Though the celebrants were vibrantly upbeat at the threshold of the coming spring, the parade went largely unnoticed.
Most New Yorkers were out for work that day. I might be the only UP Ibalon, among some Bicolanos and many Filipinos, who saw the beautiful parade on TV. It opened with a moving song by a musical group called the Celtic Thunder which belted “Caledonia,” a homey rendition of a Scottish ballad, expressing love, maybe for a beautiful lady like Inang Bayan, or a longing for a place called home.
I don’t know if you can see
The changes that have come over me
In these last few days I’ve been afraid
That I might drift away
I’ve been telling old stories, singing songs
That make me think about where I’ve come from
That’s the reason why I seem
So far away today
The group of gentlemen, ages 14 to 40, in black sartorial suits, gawky Scottish skirts, and green clover leaves in their lapels, sang with forlorn bagpipes hooting in the background. The sun was merrily up in the cloudless sky. And the crowd, mostly Americans of Irish-Scottish descent, applauded.
I listened to their song. It reminded me of the Philippines where we sing our incisively patriotic Bayan Ko in a chorus.
Let me tell you that I love you
That I think about you all the time
Caledonia, you’re calling me, now I’m going home
But if I should become a stranger
Know that it would make me more than sad
Caledonia’s been everything I’ve ever had.
Caledonia is a place poetically now referred to as Scotland whose allegiance is to Great Britain. Its history dates back before the Roman times, causing some ambiguity to the names of the island-kingdoms in that part of Europe.
Benjamin Franklin, the lightning rod inventor-scientist who brokered US independence from the British in 1700s saw Ireland’s people in rags, in utter destitution in a handsome place we call the “emerald isles.” The Irish were far poorer than their genteel English counterparts and Mr. Franklin worried if America should remain a colony of Britain, his people would suffer the fate of the impoverished Celts who ate roots of shrubs and sedges to survive hard times.
But unlike the Philippines where poverty is blamed from corruption, Ireland’s economic hardships then was partly blamed on Britain’s colonial hubris and neglect which drove many to migrate to America. In no time, the numbers of Irish-Scottish Americans had been far greater than those in their places of origin.
In the 1840’s Ireland fought deathly disease and starvation arising from the wicked potato famine which decimated a large part of its population. This drove millions more to flee, leaving the country with only half of its people.

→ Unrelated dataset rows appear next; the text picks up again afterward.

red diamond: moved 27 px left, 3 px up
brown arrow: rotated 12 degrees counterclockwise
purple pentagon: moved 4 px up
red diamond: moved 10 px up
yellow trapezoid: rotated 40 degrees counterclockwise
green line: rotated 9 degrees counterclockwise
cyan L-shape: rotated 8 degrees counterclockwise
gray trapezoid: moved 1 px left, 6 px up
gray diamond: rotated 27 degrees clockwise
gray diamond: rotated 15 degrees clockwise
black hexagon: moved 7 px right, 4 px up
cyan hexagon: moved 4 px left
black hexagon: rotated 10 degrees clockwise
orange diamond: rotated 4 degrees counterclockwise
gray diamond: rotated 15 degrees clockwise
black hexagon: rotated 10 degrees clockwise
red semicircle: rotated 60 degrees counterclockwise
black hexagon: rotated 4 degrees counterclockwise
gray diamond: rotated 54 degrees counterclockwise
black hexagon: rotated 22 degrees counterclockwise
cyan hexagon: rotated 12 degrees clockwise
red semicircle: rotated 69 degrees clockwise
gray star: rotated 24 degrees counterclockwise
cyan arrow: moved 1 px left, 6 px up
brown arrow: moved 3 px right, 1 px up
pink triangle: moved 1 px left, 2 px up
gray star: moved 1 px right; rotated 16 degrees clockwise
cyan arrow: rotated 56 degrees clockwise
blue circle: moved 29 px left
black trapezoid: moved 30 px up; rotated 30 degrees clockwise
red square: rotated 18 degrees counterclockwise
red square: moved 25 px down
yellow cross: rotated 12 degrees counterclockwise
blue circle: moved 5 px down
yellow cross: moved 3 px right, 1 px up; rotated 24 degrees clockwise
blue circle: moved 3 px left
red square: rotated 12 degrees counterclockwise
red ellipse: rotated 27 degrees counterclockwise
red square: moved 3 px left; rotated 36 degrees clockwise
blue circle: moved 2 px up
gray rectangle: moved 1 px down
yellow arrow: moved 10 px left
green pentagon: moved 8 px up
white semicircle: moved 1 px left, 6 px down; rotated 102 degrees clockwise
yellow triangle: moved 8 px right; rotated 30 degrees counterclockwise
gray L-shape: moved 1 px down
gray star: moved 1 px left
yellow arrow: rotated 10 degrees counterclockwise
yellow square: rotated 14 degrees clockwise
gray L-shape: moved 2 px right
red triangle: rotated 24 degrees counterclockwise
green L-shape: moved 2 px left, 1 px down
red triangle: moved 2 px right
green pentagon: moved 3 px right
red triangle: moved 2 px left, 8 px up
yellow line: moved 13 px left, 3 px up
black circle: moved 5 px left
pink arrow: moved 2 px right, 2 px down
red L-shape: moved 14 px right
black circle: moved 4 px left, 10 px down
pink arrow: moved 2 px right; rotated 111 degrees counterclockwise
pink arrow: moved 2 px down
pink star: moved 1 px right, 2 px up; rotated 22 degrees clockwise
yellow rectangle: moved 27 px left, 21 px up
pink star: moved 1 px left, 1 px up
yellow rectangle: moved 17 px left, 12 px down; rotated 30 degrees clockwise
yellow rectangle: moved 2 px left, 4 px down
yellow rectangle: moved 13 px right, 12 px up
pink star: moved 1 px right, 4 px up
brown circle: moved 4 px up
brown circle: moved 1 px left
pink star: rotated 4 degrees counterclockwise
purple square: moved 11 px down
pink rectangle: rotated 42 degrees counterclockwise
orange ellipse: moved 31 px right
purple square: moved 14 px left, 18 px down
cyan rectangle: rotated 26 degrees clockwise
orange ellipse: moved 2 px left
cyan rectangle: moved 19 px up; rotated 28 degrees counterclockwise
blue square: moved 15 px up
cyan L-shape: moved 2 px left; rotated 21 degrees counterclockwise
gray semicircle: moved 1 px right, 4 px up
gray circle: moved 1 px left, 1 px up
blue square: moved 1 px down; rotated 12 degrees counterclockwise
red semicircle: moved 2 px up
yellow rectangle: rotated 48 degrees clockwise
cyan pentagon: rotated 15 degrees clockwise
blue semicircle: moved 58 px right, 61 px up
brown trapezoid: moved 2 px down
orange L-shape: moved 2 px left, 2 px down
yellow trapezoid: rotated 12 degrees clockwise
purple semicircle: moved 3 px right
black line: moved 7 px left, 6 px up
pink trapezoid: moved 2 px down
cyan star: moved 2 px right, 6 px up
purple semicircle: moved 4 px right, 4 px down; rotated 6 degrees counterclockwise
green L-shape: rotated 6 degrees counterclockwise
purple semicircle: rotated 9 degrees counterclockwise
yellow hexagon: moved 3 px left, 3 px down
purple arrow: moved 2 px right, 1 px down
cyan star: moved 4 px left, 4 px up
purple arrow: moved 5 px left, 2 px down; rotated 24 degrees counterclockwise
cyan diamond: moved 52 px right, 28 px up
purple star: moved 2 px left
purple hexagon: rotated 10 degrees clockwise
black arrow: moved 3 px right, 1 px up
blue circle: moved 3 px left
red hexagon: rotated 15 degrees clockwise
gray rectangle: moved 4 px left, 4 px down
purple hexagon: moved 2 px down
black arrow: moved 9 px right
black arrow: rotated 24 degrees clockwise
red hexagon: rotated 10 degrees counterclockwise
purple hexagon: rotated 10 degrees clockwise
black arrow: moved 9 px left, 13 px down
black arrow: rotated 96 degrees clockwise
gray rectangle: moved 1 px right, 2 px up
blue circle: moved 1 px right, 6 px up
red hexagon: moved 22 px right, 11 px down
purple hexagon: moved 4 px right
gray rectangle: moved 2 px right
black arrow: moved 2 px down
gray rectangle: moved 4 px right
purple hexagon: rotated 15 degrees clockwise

Now I have moved and I’ve kept on moving
Proved the points that I needed proving
Lost the friends that I needed losing
Found others on the way
I have kissed the fellas and left them crying
Stolen dreams, yes, there’s no denying
I have traveled hard, sometimes with conscience flying
Somewhere with the wind
I thought the singers crooned about the past and their loves, but they were inadvertently talking about the Philippines as well. I felt sad being reminded by the rising need for people to leave our country. I mean— those who don’t see any future and desire to go abroad (anytime, anyplace anywhere,) to make a home or living, regardless of the price.
Now I’m sitting here before the fire
The empty room, the forest choir
The flames have cooled, don’t get any higher
They’ve withered, now they’ve gone
But I’m steady thinking, my way is clear
And I know what I will do tomorrow
When hands have shaken, the kisses float
Then I will disappear
Hearing those sharp words, I felt a dash of homesickness after more than 20 years. Images of the Philippines went flashing in my head; some were like Dan Daz’ vivid photographs.
“Philippines, how come I always think about you?” I said to myself. “So long as we can still sing and dance under the bright sun, sans dark clouds in our own tropical emerald isles, the disputed Spratlys Islands included, hope must still be lurking there.”